Go The problem of brain fissure in Elasticsearch cluster

Source: Internet
Author: User

Transfer from http://blog.csdn.net/cnweike/article/details/39083089

The so-called brain fissure problem (similar to schizophrenia) is a different node in the same cluster, which has a distinct understanding of the state of the cluster.

Today, the Elasticsearch cluster has an extremely slow query, viewing the cluster status with the following command:

Curl-xget ' Es-1:9200/_cluster/health '

found that the overall state of the cluster is red, originally 9 nodes of the cluster, in the results only showed 4; however, after the request was sent to a different node, I found that even though the overall status was red, the number of available nodes was inconsistent.

Under normal circumstances, all nodes in the cluster should be consistent with the selection of the master in the cluster, so that the state information obtained should be consistent and inconsistent state information, indicating that the choice of the master node by different nodes is abnormal--the so-called brain fissure problem. Such a cleft state directly causes the node to lose the correct state of the cluster, causing the cluster to not work properly.

Possible causes:

1. Network: Because it is the intranet communication, the network communication problem causes some nodes to think that the master is dead, but the possibility of alternative master is small, and then check the ganglia cluster monitoring, also did not find abnormal intranet traffic, so the reason can be excluded.

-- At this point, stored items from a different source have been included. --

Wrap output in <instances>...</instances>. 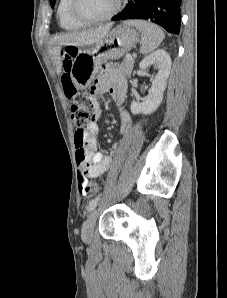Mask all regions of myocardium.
<instances>
[{
	"mask_svg": "<svg viewBox=\"0 0 227 298\" xmlns=\"http://www.w3.org/2000/svg\"><path fill=\"white\" fill-rule=\"evenodd\" d=\"M123 0H116L113 9L106 15L100 18H86L83 17L78 11V2L79 0H71L70 2V14L77 22L82 23L83 25H93L106 22L113 18L121 9Z\"/></svg>",
	"mask_w": 227,
	"mask_h": 298,
	"instance_id": "f54148a6",
	"label": "myocardium"
}]
</instances>
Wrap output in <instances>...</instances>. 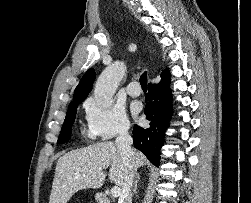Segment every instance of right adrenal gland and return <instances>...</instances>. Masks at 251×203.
<instances>
[{"mask_svg":"<svg viewBox=\"0 0 251 203\" xmlns=\"http://www.w3.org/2000/svg\"><path fill=\"white\" fill-rule=\"evenodd\" d=\"M139 179H140V176L138 174L136 179H135V182H134V189H133L134 194L137 193V183H138Z\"/></svg>","mask_w":251,"mask_h":203,"instance_id":"1","label":"right adrenal gland"}]
</instances>
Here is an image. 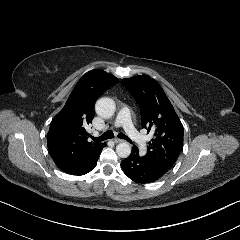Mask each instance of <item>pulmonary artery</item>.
I'll return each mask as SVG.
<instances>
[{"label": "pulmonary artery", "mask_w": 240, "mask_h": 240, "mask_svg": "<svg viewBox=\"0 0 240 240\" xmlns=\"http://www.w3.org/2000/svg\"><path fill=\"white\" fill-rule=\"evenodd\" d=\"M130 112L128 109H123L121 113L118 115L116 119L117 125H122L124 127V131L133 139L136 141V144L139 149H144L146 144L145 142L148 140L147 134H141L137 132L132 120L130 119Z\"/></svg>", "instance_id": "obj_1"}]
</instances>
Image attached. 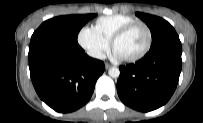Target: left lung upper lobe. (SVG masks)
I'll list each match as a JSON object with an SVG mask.
<instances>
[{
  "label": "left lung upper lobe",
  "mask_w": 203,
  "mask_h": 123,
  "mask_svg": "<svg viewBox=\"0 0 203 123\" xmlns=\"http://www.w3.org/2000/svg\"><path fill=\"white\" fill-rule=\"evenodd\" d=\"M136 15L150 28L152 35L151 48H155L170 40L179 39L173 26H171V24L166 20L141 12H137Z\"/></svg>",
  "instance_id": "obj_1"
}]
</instances>
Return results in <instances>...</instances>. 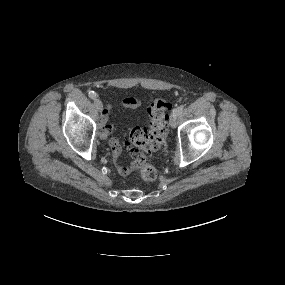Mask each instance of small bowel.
Listing matches in <instances>:
<instances>
[{
	"label": "small bowel",
	"mask_w": 285,
	"mask_h": 285,
	"mask_svg": "<svg viewBox=\"0 0 285 285\" xmlns=\"http://www.w3.org/2000/svg\"><path fill=\"white\" fill-rule=\"evenodd\" d=\"M141 104L142 102L134 97H125L107 104L101 115V128L99 130V136L103 139H106L115 129L114 125H105L113 110H116L118 108H138L141 106ZM111 142H113V144L111 145V148L113 149V161L118 173L121 175L129 174L130 168L119 161V155L121 153V146L119 141L115 138H111L110 143Z\"/></svg>",
	"instance_id": "c3829d8e"
}]
</instances>
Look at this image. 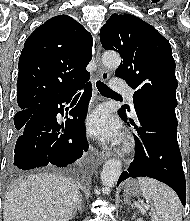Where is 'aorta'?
I'll list each match as a JSON object with an SVG mask.
<instances>
[{
    "mask_svg": "<svg viewBox=\"0 0 190 221\" xmlns=\"http://www.w3.org/2000/svg\"><path fill=\"white\" fill-rule=\"evenodd\" d=\"M121 62V58L116 53H105L102 56V63L108 69H116ZM122 171V162L117 159L108 160L101 172V181L103 185L113 187L117 182Z\"/></svg>",
    "mask_w": 190,
    "mask_h": 221,
    "instance_id": "1",
    "label": "aorta"
}]
</instances>
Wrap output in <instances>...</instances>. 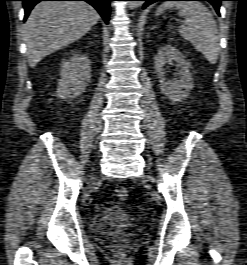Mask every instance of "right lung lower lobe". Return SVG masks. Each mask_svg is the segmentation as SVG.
<instances>
[{
	"label": "right lung lower lobe",
	"mask_w": 247,
	"mask_h": 265,
	"mask_svg": "<svg viewBox=\"0 0 247 265\" xmlns=\"http://www.w3.org/2000/svg\"><path fill=\"white\" fill-rule=\"evenodd\" d=\"M25 9L24 20L27 19L32 8L40 1H86L91 4L102 16L106 23L109 22L110 15V1L113 0H21Z\"/></svg>",
	"instance_id": "98d812e1"
}]
</instances>
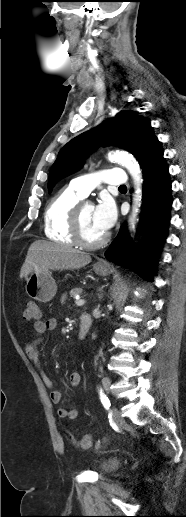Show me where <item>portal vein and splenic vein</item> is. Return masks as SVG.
<instances>
[{
	"label": "portal vein and splenic vein",
	"instance_id": "portal-vein-and-splenic-vein-1",
	"mask_svg": "<svg viewBox=\"0 0 186 517\" xmlns=\"http://www.w3.org/2000/svg\"><path fill=\"white\" fill-rule=\"evenodd\" d=\"M85 301L79 298H76L75 304L78 306L84 305Z\"/></svg>",
	"mask_w": 186,
	"mask_h": 517
}]
</instances>
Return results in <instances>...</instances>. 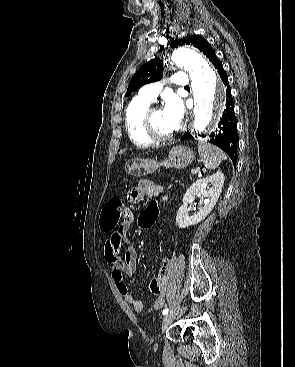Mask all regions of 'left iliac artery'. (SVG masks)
<instances>
[{"label": "left iliac artery", "mask_w": 295, "mask_h": 367, "mask_svg": "<svg viewBox=\"0 0 295 367\" xmlns=\"http://www.w3.org/2000/svg\"><path fill=\"white\" fill-rule=\"evenodd\" d=\"M169 309L168 308H165L162 312L163 315H166L168 313Z\"/></svg>", "instance_id": "obj_1"}]
</instances>
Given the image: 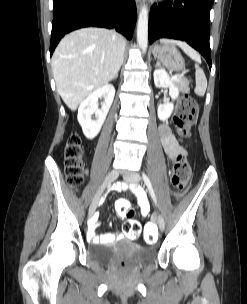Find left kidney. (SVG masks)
Masks as SVG:
<instances>
[{"label": "left kidney", "mask_w": 247, "mask_h": 304, "mask_svg": "<svg viewBox=\"0 0 247 304\" xmlns=\"http://www.w3.org/2000/svg\"><path fill=\"white\" fill-rule=\"evenodd\" d=\"M154 83L156 87H165L169 88V95L172 100H175L179 95L178 88L173 84L172 80L170 79L169 75L164 69H156L154 71ZM174 109V105L172 102H167L164 104H160L158 106V118L162 121L168 119Z\"/></svg>", "instance_id": "1"}]
</instances>
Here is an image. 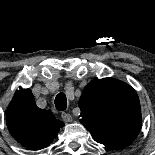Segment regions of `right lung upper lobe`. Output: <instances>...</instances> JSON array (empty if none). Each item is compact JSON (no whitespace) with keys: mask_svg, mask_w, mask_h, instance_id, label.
Instances as JSON below:
<instances>
[{"mask_svg":"<svg viewBox=\"0 0 155 155\" xmlns=\"http://www.w3.org/2000/svg\"><path fill=\"white\" fill-rule=\"evenodd\" d=\"M7 127L23 146L38 150L48 146L64 123L36 106L30 89L18 90L6 110Z\"/></svg>","mask_w":155,"mask_h":155,"instance_id":"cb5924a9","label":"right lung upper lobe"}]
</instances>
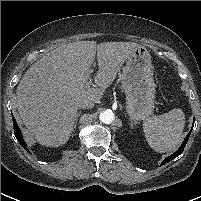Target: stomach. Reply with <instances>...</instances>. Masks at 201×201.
<instances>
[{
  "mask_svg": "<svg viewBox=\"0 0 201 201\" xmlns=\"http://www.w3.org/2000/svg\"><path fill=\"white\" fill-rule=\"evenodd\" d=\"M121 83L126 94L127 113L132 120L146 119L154 109L155 83L149 51L140 46L128 56Z\"/></svg>",
  "mask_w": 201,
  "mask_h": 201,
  "instance_id": "obj_1",
  "label": "stomach"
}]
</instances>
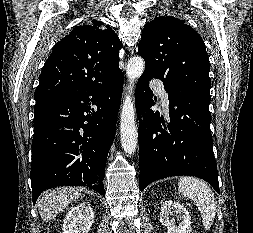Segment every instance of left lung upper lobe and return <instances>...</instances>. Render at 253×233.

2. Node load: Because the master node and the data node are mixed together, so when the workload of the work node is large (and indeed larger), the corresponding ES instance stops responding, and if this server is acting as the master node's identity, Then a part of the node will think that the master node is invalid, so re-election of new nodes, then there is a brain fissure, and because the ES process on the data node occupies a large amount of memory, large-scale memory recycling operations can also cause the ES process to lose response. Therefore, the likelihood of this reason should be the largest.

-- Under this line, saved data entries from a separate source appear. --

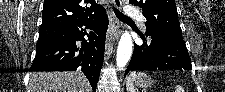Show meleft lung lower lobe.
<instances>
[{"label": "left lung lower lobe", "instance_id": "1", "mask_svg": "<svg viewBox=\"0 0 225 92\" xmlns=\"http://www.w3.org/2000/svg\"><path fill=\"white\" fill-rule=\"evenodd\" d=\"M152 41L142 45H134L131 61L125 71L131 70H191V60L182 38L150 32L145 34ZM143 40L145 37L141 35Z\"/></svg>", "mask_w": 225, "mask_h": 92}]
</instances>
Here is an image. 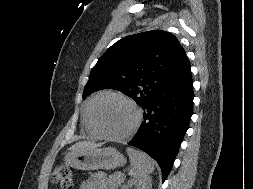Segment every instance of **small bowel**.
<instances>
[{"label":"small bowel","instance_id":"small-bowel-1","mask_svg":"<svg viewBox=\"0 0 253 189\" xmlns=\"http://www.w3.org/2000/svg\"><path fill=\"white\" fill-rule=\"evenodd\" d=\"M82 189H111V186L107 176L102 172H97L83 184Z\"/></svg>","mask_w":253,"mask_h":189}]
</instances>
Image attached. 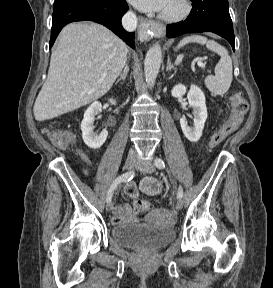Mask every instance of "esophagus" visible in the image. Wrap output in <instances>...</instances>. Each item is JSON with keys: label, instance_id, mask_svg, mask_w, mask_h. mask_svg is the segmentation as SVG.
<instances>
[{"label": "esophagus", "instance_id": "34e87169", "mask_svg": "<svg viewBox=\"0 0 273 288\" xmlns=\"http://www.w3.org/2000/svg\"><path fill=\"white\" fill-rule=\"evenodd\" d=\"M139 24V35L142 39H147L150 33L155 36H162L165 33L164 25L145 17H139Z\"/></svg>", "mask_w": 273, "mask_h": 288}]
</instances>
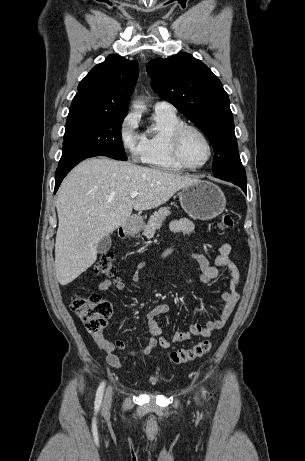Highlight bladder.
Listing matches in <instances>:
<instances>
[{
	"label": "bladder",
	"instance_id": "obj_1",
	"mask_svg": "<svg viewBox=\"0 0 305 461\" xmlns=\"http://www.w3.org/2000/svg\"><path fill=\"white\" fill-rule=\"evenodd\" d=\"M160 381H161V378H159V377H154V378L151 379L150 382H151L152 384H158V383H160Z\"/></svg>",
	"mask_w": 305,
	"mask_h": 461
}]
</instances>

The answer to the problem:

1. In response to the above analysis, it is inferred that the reason for this is that the node load caused the master process to stop responding, which led to some differences in the choice of master for some nodes. For this reason, an intuitive solution is to separate the master node from the data node. To do this, we add three servers to the ES cluster, but their roles are only the master node, not the role of storage and search, so they are relatively lightweight processes. The roles can be restricted by the following configuration:

[plain] view plain copy

  1. Node.master:true
  2. Node.data:false

Of course, the other nodes can no longer be master, the above configuration can be reversed. This makes it possible to detach the master node from the data node. Of course, in order for the newly joined node to quickly determine the master location, the default master Discovery mode of the data node can be multicast modified to unicast:

[plain] view plain copy

  1. Discovery.zen.ping.multicast.enabled:false
  2. Discovery.zen.ping.unicast.hosts: ["Master1", "Master2", "Master3"]

2. There are also two intuitive parameters that can slow the emergence of a brain fissure problem:

Discovery.zen.ping_timeout (default is 3 seconds): By default, a node will think that if the master node does not answer within 3 seconds, then the node is dead, and increasing this value will increase the time that the node waits for a response. To a certain extent will reduce the miscarriage of judgment.

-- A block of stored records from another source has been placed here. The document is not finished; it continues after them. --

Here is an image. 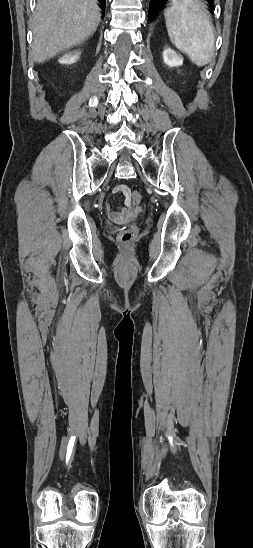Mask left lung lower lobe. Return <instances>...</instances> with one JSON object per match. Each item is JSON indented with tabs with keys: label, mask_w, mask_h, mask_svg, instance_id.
<instances>
[{
	"label": "left lung lower lobe",
	"mask_w": 253,
	"mask_h": 548,
	"mask_svg": "<svg viewBox=\"0 0 253 548\" xmlns=\"http://www.w3.org/2000/svg\"><path fill=\"white\" fill-rule=\"evenodd\" d=\"M165 1H167V0H151V2H150V8H149V13L152 14L153 12H156V11L160 8L161 4H162L163 2H165ZM206 1H207L211 6H213L214 0H206Z\"/></svg>",
	"instance_id": "obj_1"
}]
</instances>
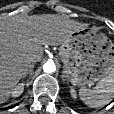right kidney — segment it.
Returning a JSON list of instances; mask_svg holds the SVG:
<instances>
[{
    "mask_svg": "<svg viewBox=\"0 0 114 114\" xmlns=\"http://www.w3.org/2000/svg\"><path fill=\"white\" fill-rule=\"evenodd\" d=\"M24 90V83H19L15 86V88L11 92L12 97H18L23 93Z\"/></svg>",
    "mask_w": 114,
    "mask_h": 114,
    "instance_id": "right-kidney-1",
    "label": "right kidney"
}]
</instances>
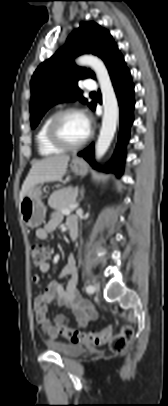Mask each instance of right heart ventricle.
Returning <instances> with one entry per match:
<instances>
[{"label": "right heart ventricle", "instance_id": "e07e8e85", "mask_svg": "<svg viewBox=\"0 0 168 406\" xmlns=\"http://www.w3.org/2000/svg\"><path fill=\"white\" fill-rule=\"evenodd\" d=\"M52 118V115L47 116L41 125L39 126L37 133H36V143L38 147V151L42 156H52L59 154L63 151V149L53 145L47 137V128L48 124Z\"/></svg>", "mask_w": 168, "mask_h": 406}]
</instances>
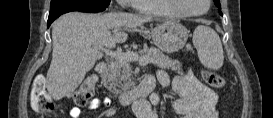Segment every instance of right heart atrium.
Instances as JSON below:
<instances>
[{
    "label": "right heart atrium",
    "mask_w": 273,
    "mask_h": 118,
    "mask_svg": "<svg viewBox=\"0 0 273 118\" xmlns=\"http://www.w3.org/2000/svg\"><path fill=\"white\" fill-rule=\"evenodd\" d=\"M133 3H134L133 0H119V4L121 5L122 8L131 7Z\"/></svg>",
    "instance_id": "d8ad5b80"
}]
</instances>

Discovery.zen.minimum_master_nodes (default is 1): This parameter controls the minimum number of qualifications that a node needs to see for the master node before it can operate in the cluster. The official recommended value is (N/2) +1, where N is the number of nodes with the master qualification (our case is 3, so this parameter is set to 2, but for the case of only 2 nodes, set to 2 is a bit of a problem, after a node down, you must not connect to 2 servers, this need attention).

Go The problem of brain fissure in Elasticsearch cluster

Related Article

Contact Us

The content source of this page is from Internet, which doesn't represent Alibaba Cloud's opinion; products and services mentioned on that page don't have any relationship with Alibaba Cloud. If the content of the page makes you feel confusing, please write us an email, we will handle the problem within 5 days after receiving your email.

If you find any instances of plagiarism from the community, please send an email to: info-contact@alibabacloud.com and provide relevant evidence. A staff member will contact you within 5 working days.

A Free Trial That Lets You Build Big!

Start building with 50+ products and up to 12 months usage for Elastic Compute Service

  • Sales Support

    1 on 1 presale consultation

  • After-Sales Support

    24/7 Technical Support 6 Free Tickets per Quarter Faster Response

  • Alibaba Cloud offers highly flexible support services tailored to meet your exact needs.